DATASET ENTRIES:
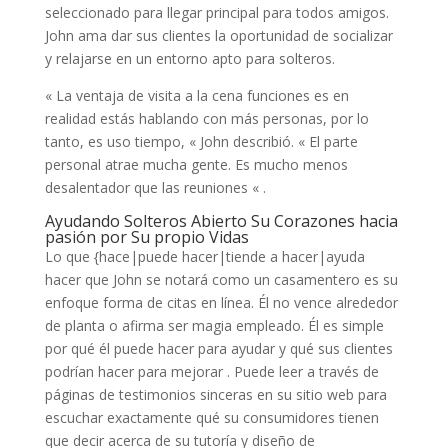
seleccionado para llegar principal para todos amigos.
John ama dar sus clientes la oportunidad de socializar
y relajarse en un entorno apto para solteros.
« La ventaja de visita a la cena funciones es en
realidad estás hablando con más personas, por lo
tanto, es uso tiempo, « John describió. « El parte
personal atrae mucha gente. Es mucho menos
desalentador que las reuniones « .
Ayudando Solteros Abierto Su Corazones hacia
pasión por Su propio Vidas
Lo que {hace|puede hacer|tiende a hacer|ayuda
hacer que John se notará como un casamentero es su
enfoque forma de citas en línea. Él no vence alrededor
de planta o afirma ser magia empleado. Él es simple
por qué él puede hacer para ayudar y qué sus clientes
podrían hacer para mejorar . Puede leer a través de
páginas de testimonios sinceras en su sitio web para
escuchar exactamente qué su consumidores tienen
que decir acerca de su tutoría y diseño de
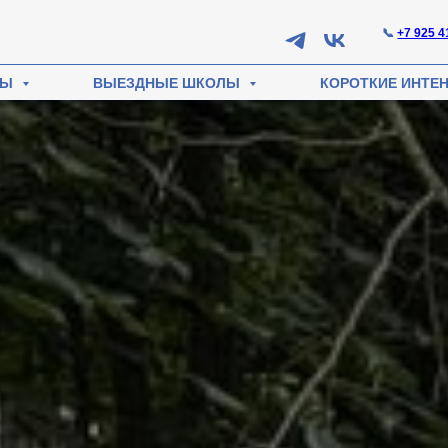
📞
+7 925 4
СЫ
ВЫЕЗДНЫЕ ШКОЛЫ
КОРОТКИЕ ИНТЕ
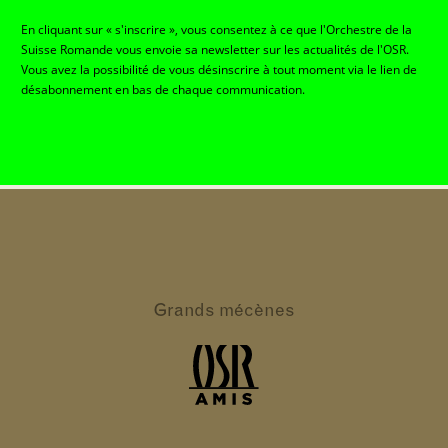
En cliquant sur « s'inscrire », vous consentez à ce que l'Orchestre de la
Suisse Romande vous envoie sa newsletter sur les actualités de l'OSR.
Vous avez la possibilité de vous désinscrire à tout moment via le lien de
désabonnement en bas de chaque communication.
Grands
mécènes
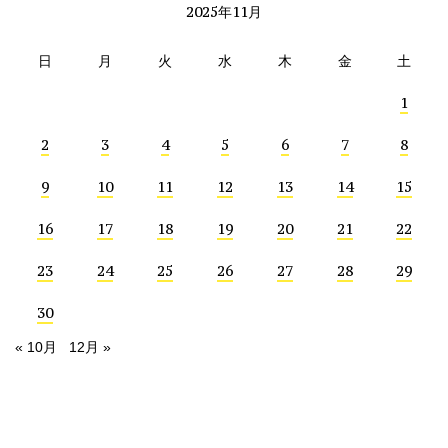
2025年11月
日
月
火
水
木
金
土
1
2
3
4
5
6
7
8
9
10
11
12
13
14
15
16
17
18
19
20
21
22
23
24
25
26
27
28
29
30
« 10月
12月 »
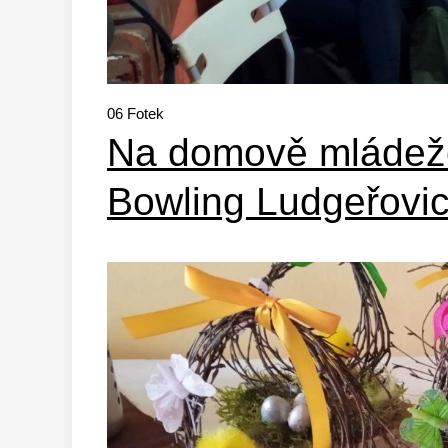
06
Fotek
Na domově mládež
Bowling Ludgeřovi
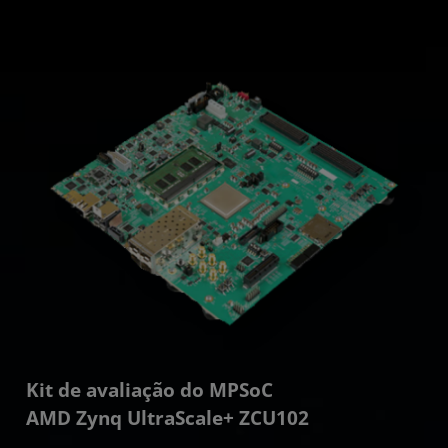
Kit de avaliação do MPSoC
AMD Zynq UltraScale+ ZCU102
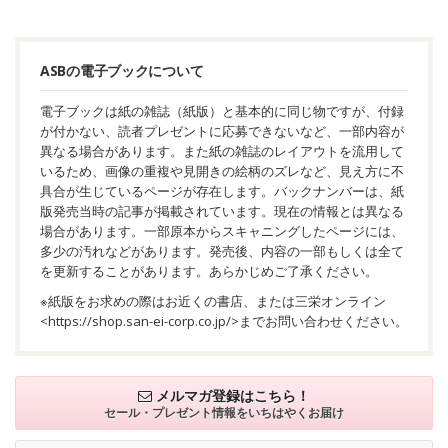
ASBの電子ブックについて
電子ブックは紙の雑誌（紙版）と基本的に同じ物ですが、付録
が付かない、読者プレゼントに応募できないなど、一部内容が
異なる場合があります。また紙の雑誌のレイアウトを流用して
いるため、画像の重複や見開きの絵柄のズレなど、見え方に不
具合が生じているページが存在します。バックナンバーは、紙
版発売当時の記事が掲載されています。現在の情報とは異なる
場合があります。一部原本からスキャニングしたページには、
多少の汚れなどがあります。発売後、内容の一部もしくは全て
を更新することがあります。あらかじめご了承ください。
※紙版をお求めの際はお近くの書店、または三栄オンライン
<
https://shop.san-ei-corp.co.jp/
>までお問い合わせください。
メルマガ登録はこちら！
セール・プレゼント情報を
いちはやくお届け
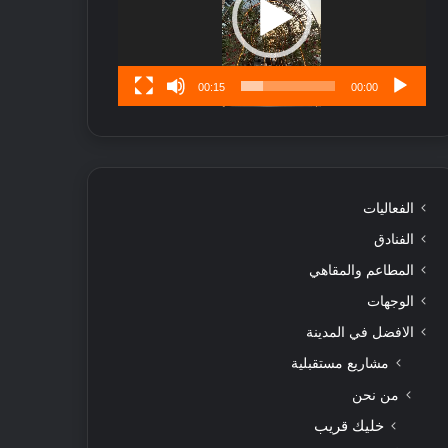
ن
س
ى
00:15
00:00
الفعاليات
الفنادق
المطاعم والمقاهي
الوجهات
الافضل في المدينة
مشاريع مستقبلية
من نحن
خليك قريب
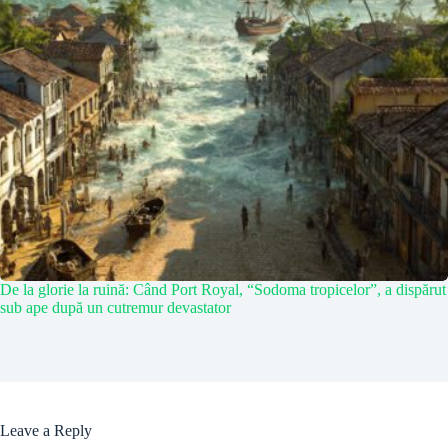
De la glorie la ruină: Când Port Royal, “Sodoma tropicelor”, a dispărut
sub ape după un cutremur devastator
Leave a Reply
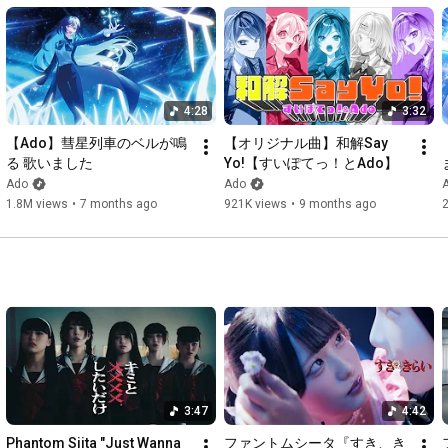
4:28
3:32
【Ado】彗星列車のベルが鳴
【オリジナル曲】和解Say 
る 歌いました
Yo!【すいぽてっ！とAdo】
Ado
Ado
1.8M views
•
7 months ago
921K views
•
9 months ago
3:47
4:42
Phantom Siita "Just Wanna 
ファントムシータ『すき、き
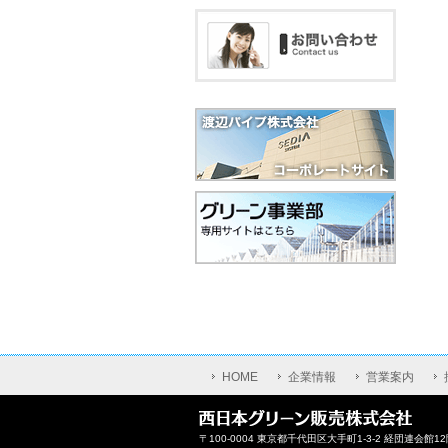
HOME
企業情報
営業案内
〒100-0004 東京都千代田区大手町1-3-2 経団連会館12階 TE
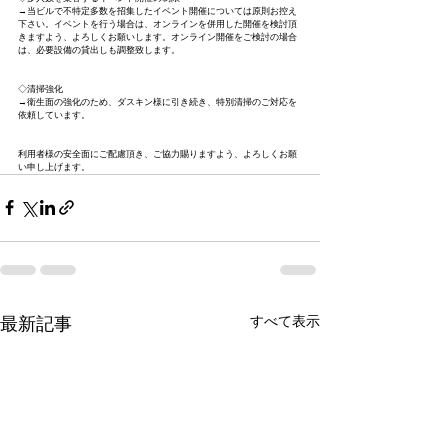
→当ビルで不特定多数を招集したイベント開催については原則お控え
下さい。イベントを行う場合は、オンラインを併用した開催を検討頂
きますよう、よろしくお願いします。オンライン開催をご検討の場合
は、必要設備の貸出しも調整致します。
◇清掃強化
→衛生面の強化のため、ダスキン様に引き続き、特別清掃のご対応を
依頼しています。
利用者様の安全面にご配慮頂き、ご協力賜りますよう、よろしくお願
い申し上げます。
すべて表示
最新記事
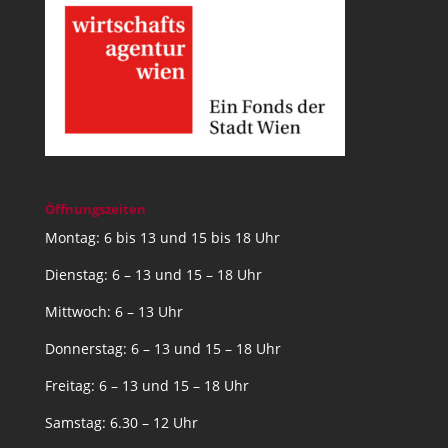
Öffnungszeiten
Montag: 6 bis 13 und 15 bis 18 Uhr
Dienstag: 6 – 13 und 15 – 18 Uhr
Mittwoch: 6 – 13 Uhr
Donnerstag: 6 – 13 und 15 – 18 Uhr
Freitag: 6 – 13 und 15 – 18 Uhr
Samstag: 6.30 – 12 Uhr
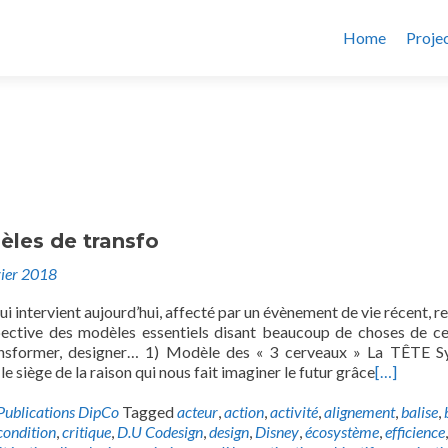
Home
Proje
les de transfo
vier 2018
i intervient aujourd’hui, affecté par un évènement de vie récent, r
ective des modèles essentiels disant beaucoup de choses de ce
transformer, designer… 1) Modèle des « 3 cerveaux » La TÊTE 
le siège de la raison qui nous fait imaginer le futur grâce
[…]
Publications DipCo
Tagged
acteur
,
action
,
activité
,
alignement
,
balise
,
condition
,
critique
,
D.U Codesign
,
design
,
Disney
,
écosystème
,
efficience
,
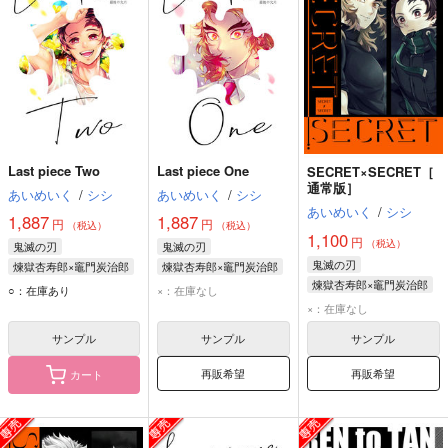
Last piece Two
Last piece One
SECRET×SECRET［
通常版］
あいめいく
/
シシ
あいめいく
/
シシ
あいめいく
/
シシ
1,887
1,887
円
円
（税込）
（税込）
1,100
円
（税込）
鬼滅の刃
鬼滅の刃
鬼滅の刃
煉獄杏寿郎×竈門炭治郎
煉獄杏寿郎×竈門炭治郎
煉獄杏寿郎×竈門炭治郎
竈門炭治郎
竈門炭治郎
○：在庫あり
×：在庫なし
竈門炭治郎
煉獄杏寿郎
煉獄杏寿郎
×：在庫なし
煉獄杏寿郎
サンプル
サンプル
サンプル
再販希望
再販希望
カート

ASSIGNMENT: Give all the records again, exactly, without images.

RESULT FOR THIS EXERCISE:
seleccionado para llegar principal para todos amigos.
John ama dar sus clientes la oportunidad de socializar
y relajarse en un entorno apto para solteros.
« La ventaja de visita a la cena funciones es en
realidad estás hablando con más personas, por lo
tanto, es uso tiempo, « John describió. « El parte
personal atrae mucha gente. Es mucho menos
desalentador que las reuniones « .
Ayudando Solteros Abierto Su Corazones hacia
pasión por Su propio Vidas
Lo que {hace|puede hacer|tiende a hacer|ayuda
hacer que John se notará como un casamentero es su
enfoque forma de citas en línea. Él no vence alrededor
de planta o afirma ser magia empleado. Él es simple
por qué él puede hacer para ayudar y qué sus clientes
podrían hacer para mejorar . Puede leer a través de
páginas de testimonios sinceras en su sitio web para
escuchar exactamente qué su consumidores tienen
que decir acerca de su tutoría y diseño de
📞
+7 925 4
СЫ
ВЫЕЗДНЫЕ ШКОЛЫ
КОРОТКИЕ ИНТЕ
En cliquant sur « s'inscrire », vous consentez à ce que l'Orchestre de la
Suisse Romande vous envoie sa newsletter sur les actualités de l'OSR.
Vous avez la possibilité de vous désinscrire à tout moment via le lien de
désabonnement en bas de chaque communication.
Grands
mécènes
2025年11月
日
月
火
水
木
金
土
1
2
3
4
5
6
7
8
9
10
11
12
13
14
15
16
17
18
19
20
21
22
23
24
25
26
27
28
29
30
« 10月
12月 »
06
Fotek
Na domově mládež
Bowling Ludgeřovi
Kit de avaliação do MPSoC
AMD Zynq UltraScale+ ZCU102
ASBの電子ブックについて
電子ブックは紙の雑誌（紙版）と基本的に同じ物ですが、付録
が付かない、読者プレゼントに応募できないなど、一部内容が
異なる場合があります。また紙の雑誌のレイアウトを流用して
いるため、画像の重複や見開きの絵柄のズレなど、見え方に不
具合が生じているページが存在します。バックナンバーは、紙
版発売当時の記事が掲載されています。現在の情報とは異なる
場合があります。一部原本からスキャニングしたページには、
多少の汚れなどがあります。発売後、内容の一部もしくは全て
を更新することがあります。あらかじめご了承ください。
※紙版をお求めの際はお近くの書店、または三栄オンライン
<
https://shop.san-ei-corp.co.jp/
>までお問い合わせください。
メルマガ登録はこちら！
セール・プレゼント情報を
いちはやくお届け
ن
س
ى
00:15
00:00
الفعاليات
الفنادق
المطاعم والمقاهي
الوجهات
الافضل في المدينة
مشاريع مستقبلية
من نحن
خليك قريب
De la glorie la ruină: Când Port Royal, “Sodoma tropicelor”, a dispărut
sub ape după un cutremur devastator
Leave a Reply
4:28
3:32
【Ado】彗星列車のベルが鳴
【オリジナル曲】和解Say 
る 歌いました
Yo!【すいぽてっ！とAdo】
Ado
Ado
1.8M views
•
7 months ago
921K views
•
9 months ago
3:47
4:42
Phantom Siita "Just Wanna 
ファントムシータ『すき、き
HOME
企業情報
営業案内
〒100-0004 東京都千代田区大手町1-3-2 経団連会館12階 TE
→当ビルで不特定多数を招集したイベント開催については原則お控え
下さい。イベントを行う場合は、オンラインを併用した開催を検討頂
きますよう、よろしくお願いします。オンライン開催をご検討の場合
は、必要設備の貸出しも調整致します。
◇清掃強化
→衛生面の強化のため、ダスキン様に引き続き、特別清掃のご対応を
依頼しています。
利用者様の安全面にご配慮頂き、ご協力賜りますよう、よろしくお願
い申し上げます。
すべて表示
最新記事
Öffnungszeiten
Montag: 6 bis 13 und 15 bis 18 Uhr
Dienstag: 6 – 13 und 15 – 18 Uhr
Mittwoch: 6 – 13 Uhr
Donnerstag: 6 – 13 und 15 – 18 Uhr
Freitag: 6 – 13 und 15 – 18 Uhr
Samstag: 6.30 – 12 Uhr
Home
Proje
les de transfo
vier 2018
i intervient aujourd’hui, affecté par un évènement de vie récent, r
ective des modèles essentiels disant beaucoup de choses de ce
transformer, designer… 1) Modèle des « 3 cerveaux » La TÊTE 
le siège de la raison qui nous fait imaginer le futur grâce
[…]
Publications DipCo
Tagged
acteur
,
action
,
activité
,
alignement
,
balise
,
condition
,
critique
,
D.U Codesign
,
design
,
Disney
,
écosystème
,
efficience
,
Last piece Two
Last piece One
SECRET×SECRET［
通常版］
あいめいく
/
シシ
あいめいく
/
シシ
あいめいく
/
シシ
1,887
1,887
円
円
（税込）
（税込）
1,100
円
（税込）
鬼滅の刃
鬼滅の刃
鬼滅の刃
煉獄杏寿郎×竈門炭治郎
煉獄杏寿郎×竈門炭治郎
煉獄杏寿郎×竈門炭治郎
竈門炭治郎
竈門炭治郎
○：在庫あり
×：在庫なし
竈門炭治郎
煉獄杏寿郎
煉獄杏寿郎
×：在庫なし
煉獄杏寿郎
サンプル
サンプル
サンプル
再販希望
再販希望
カート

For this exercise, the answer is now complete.